The document management side complements this by giving authorized users a file browser with status indicators, upload controls, and review lifecycle actions. This means your team can manage both content and feedback from one area instead of switching across separate tools. Keeping files organized and review assignments clear is the fastest way to reduce review delays.
Access documents and start a review
Most reviewers begin from a secure link delivered through email or notification, while administrators typically open reviews from Workspace → Documents. Access links are time-limited for security, so expired links should be re-issued instead of shared between users. If your role allows direct workspace access, you can still use the same review tools and submission flow.
const reviewId = String(process_input.result?.review_id ?? "");
const reviewToken = String(process_input.result?.review_token ?? "");
if (reviewId === "" || reviewToken === "") {
return {success: false, error: "Missing review access parameters"};
}
const reviewUrl = `${app_url}/review/${encodeURIComponent(reviewId)}?token=${encodeURIComponent(reviewToken)}`;
return {
success: true,
data: {
review_url: reviewUrl,
expires_in_hours: 72,
},
};
Add annotations and comments effectively
High-quality review feedback is specific, anchored, and actionable. Use highlights to mark the exact region, then add comments that explain what should change and why it matters. Threaded replies are best for clarifications, while final submission should summarize whether the document is ready or needs revision.
const annotation = [
type: "comment",
page: 3,
bounds: {x: 124, y: 236, width: 300, height: 72],
message: "Clarify this acceptance criterion and add an example.",
};
const reviewComment = [
comment: "Please update this section before approval.",
severity: "medium",
category: "content-clarity",
};
return {
success: true,
data: {
annotation: annotation,
comment: reviewComment,
},
};
Keep document operations and status tracking consistent
Administrators should treat review status as part of file operations, not a separate afterthought. Before moving, deleting, or replacing files, confirm there are no active reviews that depend on the current location or file version. This avoids broken links and keeps the audit trail aligned with the latest document state.
type ReviewStatus = "pending" | "in_review" | "commented" | "resolved" | "cancelled";
function canDeleteFile(statuses: ReviewStatus[]): { allowed: boolean; reason: string } {
const hasActiveReview = statuses.some((status) => ["pending", "in_review", "commented"].includes(status));
if (hasActiveReview) return { allowed: false, reason: "File has active reviews" };
return { allowed: true, reason: "No active reviews" };
}Submit and monitor review outcomes through API
If your workflow automation needs to trigger or finalize review updates, include explicit review identifiers and status transitions in each API request. Required headers should always include tenant context so review events stay correctly scoped. The response payload should expose the updated status and timestamps to support notifications and reporting.

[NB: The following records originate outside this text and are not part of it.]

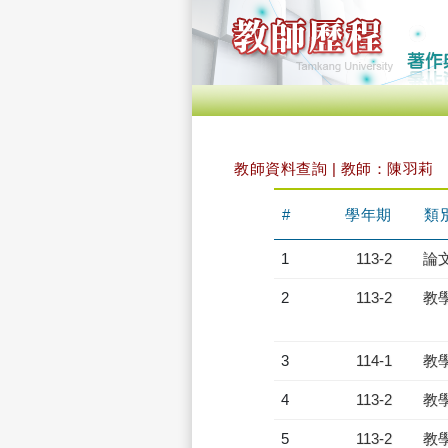
教師資料查詢 | 教師：陳羽莉
#
學年期
類
1
113-2
論
2
113-2
教
3
114-1
教
4
113-2
教
5
113-2
教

curl -X POST "https://api.example.com/api/v1/document-reviews/submit" \
-H "X-API-Key: <API_KEY>" \
-H "X-Tenant-ID: <TENANT_ID>" \
-H "Content-Type: application/json" \
-d '{
"review_id": "<ENTITY_ID>",
"decision": "changes_requested",
"summary": "Clarify section 2.3 and update figures.",
"annotations_count": 4,
"comments_count": 6
}'
{
"success": true,
"data": {
"review_id": "<ENTITY_ID>",
"status": "commented",
"submitted_at": "2026-05-08T10:45:00Z"
}
}
Reduce review-cycle friction
Review bottlenecks usually come from unclear assignments, vague comments, or file changes made while a review is still active. You can avoid these problems by assigning reviewers explicitly, using annotation-first feedback, and requiring a final summary at submission time. These practices make collaboration faster while preserving a clear audit trail.
See also
Document reviews are most effective when feedback is anchored, status changes are explicit, and file operations respect active review state. With this approach, your team can scale collaboration without losing context or control.